Please copy out the entries exactly, skipping any pictures.
Segment Start: Source information
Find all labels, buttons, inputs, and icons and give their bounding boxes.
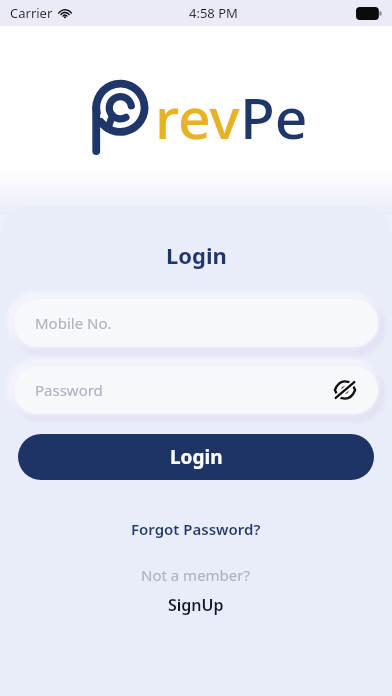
button[interactable]: Show password	[330, 375, 360, 405]
staticText: Login	[170, 444, 223, 470]
staticText: Login	[166, 240, 227, 270]
staticText: Password	[35, 380, 103, 400]
staticText: Pe	[240, 78, 308, 156]
button[interactable]: Password	[14, 366, 378, 414]
button[interactable]: Login	[18, 434, 374, 480]
button[interactable]: Forgot Password?	[123, 516, 269, 542]
staticText: Mobile No.	[35, 313, 112, 333]
staticText: rev	[155, 78, 240, 156]
staticText: SignUp	[168, 594, 224, 616]
button[interactable]: Mobile No.	[14, 299, 378, 347]
button[interactable]: SignUp	[160, 592, 232, 618]
staticText: Carrier	[10, 4, 53, 22]
staticText: Forgot Password?	[131, 519, 261, 539]
staticText: Not a member?	[141, 565, 251, 585]
staticText: 4:58 PM	[189, 4, 238, 22]
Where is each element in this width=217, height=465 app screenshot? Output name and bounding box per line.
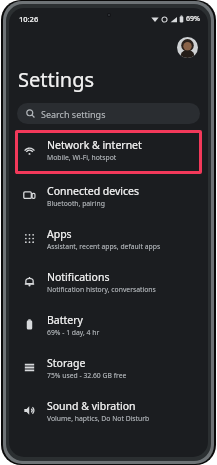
staticText: Search settings bbox=[41, 108, 106, 120]
staticText: Notifications bbox=[47, 270, 110, 284]
staticText: Volume, haptics, Do Not Disturb bbox=[47, 414, 150, 423]
staticText: Sound & vibration bbox=[47, 399, 136, 413]
button[interactable]: Connected devices bbox=[9, 174, 208, 217]
button[interactable]: Search settings bbox=[17, 103, 200, 124]
staticText: 10:26 bbox=[19, 14, 39, 24]
button[interactable]: Battery bbox=[9, 303, 208, 346]
staticText: Apps bbox=[47, 227, 72, 241]
staticText: Network & internet bbox=[47, 138, 142, 152]
button[interactable]: Network & internet bbox=[15, 130, 202, 170]
button[interactable]: Account profile bbox=[177, 37, 198, 58]
button[interactable]: Storage bbox=[9, 346, 208, 389]
staticText: Storage bbox=[47, 356, 86, 370]
button[interactable]: Sound & vibration bbox=[9, 389, 208, 432]
staticText: Notification history, conversations bbox=[47, 285, 156, 294]
button[interactable]: Apps bbox=[9, 217, 208, 260]
staticText: Connected devices bbox=[47, 184, 140, 198]
staticText: Bluetooth, pairing bbox=[47, 199, 105, 208]
staticText: Settings bbox=[18, 66, 95, 93]
staticText: Mobile, Wi-Fi, hotspot bbox=[47, 153, 117, 162]
staticText: 69% - 1 day, 4 hr bbox=[47, 328, 100, 337]
staticText: 69% bbox=[186, 14, 200, 24]
button[interactable]: Notifications bbox=[9, 260, 208, 303]
staticText: Battery bbox=[47, 313, 83, 327]
staticText: Assistant, recent apps, default apps bbox=[47, 242, 161, 251]
staticText: 75% used - 32.60 GB free bbox=[47, 371, 127, 380]
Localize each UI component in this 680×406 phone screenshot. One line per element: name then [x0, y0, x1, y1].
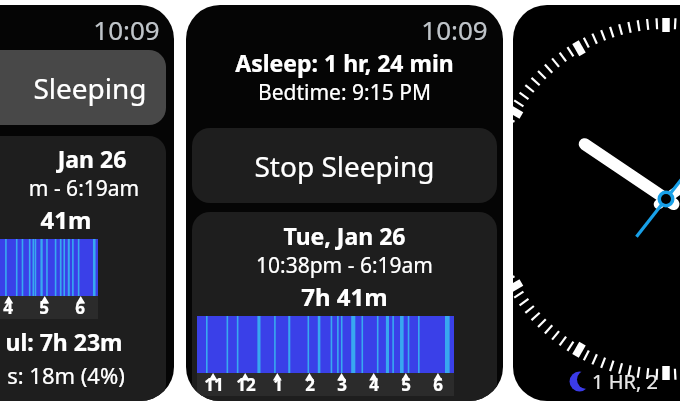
Segment End: Source information
**Solution:**
Find all labels, buttons, inputs, and icons and give their bounding boxes.
button[interactable]: Show password	[330, 375, 360, 405]
staticText: Login	[170, 444, 223, 470]
staticText: Login	[166, 240, 227, 270]
staticText: Password	[35, 380, 103, 400]
staticText: Pe	[240, 78, 308, 156]
button[interactable]: Password	[14, 366, 378, 414]
button[interactable]: Login	[18, 434, 374, 480]
button[interactable]: Forgot Password?	[123, 516, 269, 542]
staticText: Mobile No.	[35, 313, 112, 333]
staticText: rev	[155, 78, 240, 156]
staticText: SignUp	[168, 594, 224, 616]
button[interactable]: Mobile No.	[14, 299, 378, 347]
button[interactable]: SignUp	[160, 592, 232, 618]
staticText: Carrier	[10, 4, 53, 22]
staticText: Forgot Password?	[131, 519, 261, 539]
staticText: Not a member?	[141, 565, 251, 585]
staticText: 4:58 PM	[189, 4, 238, 22]
Where is each element in this width=217, height=465 app screenshot? Output name and bounding box per line.
staticText: Search settings bbox=[41, 108, 106, 120]
staticText: Notifications bbox=[47, 270, 110, 284]
staticText: Volume, haptics, Do Not Disturb bbox=[47, 414, 150, 423]
staticText: Sound & vibration bbox=[47, 399, 136, 413]
button[interactable]: Connected devices bbox=[9, 174, 208, 217]
button[interactable]: Search settings bbox=[17, 103, 200, 124]
staticText: 10:26 bbox=[19, 14, 39, 24]
button[interactable]: Battery bbox=[9, 303, 208, 346]
staticText: Apps bbox=[47, 227, 72, 241]
staticText: Network & internet bbox=[47, 138, 142, 152]
button[interactable]: Network & internet bbox=[15, 130, 202, 170]
button[interactable]: Account profile bbox=[177, 37, 198, 58]
button[interactable]: Storage bbox=[9, 346, 208, 389]
staticText: Storage bbox=[47, 356, 86, 370]
button[interactable]: Sound & vibration bbox=[9, 389, 208, 432]
staticText: Notification history, conversations bbox=[47, 285, 156, 294]
button[interactable]: Apps bbox=[9, 217, 208, 260]
staticText: Connected devices bbox=[47, 184, 140, 198]
staticText: Bluetooth, pairing bbox=[47, 199, 105, 208]
staticText: Settings bbox=[18, 66, 95, 93]
staticText: Mobile, Wi-Fi, hotspot bbox=[47, 153, 117, 162]
staticText: 69% - 1 day, 4 hr bbox=[47, 328, 100, 337]
staticText: 69% bbox=[186, 14, 200, 24]
button[interactable]: Notifications bbox=[9, 260, 208, 303]
staticText: Battery bbox=[47, 313, 83, 327]
staticText: Assistant, recent apps, default apps bbox=[47, 242, 161, 251]
staticText: 75% used - 32.60 GB free bbox=[47, 371, 127, 380]
Localize each UI component in this 680×406 phone screenshot. One line per element: name then [x0, y0, x1, y1].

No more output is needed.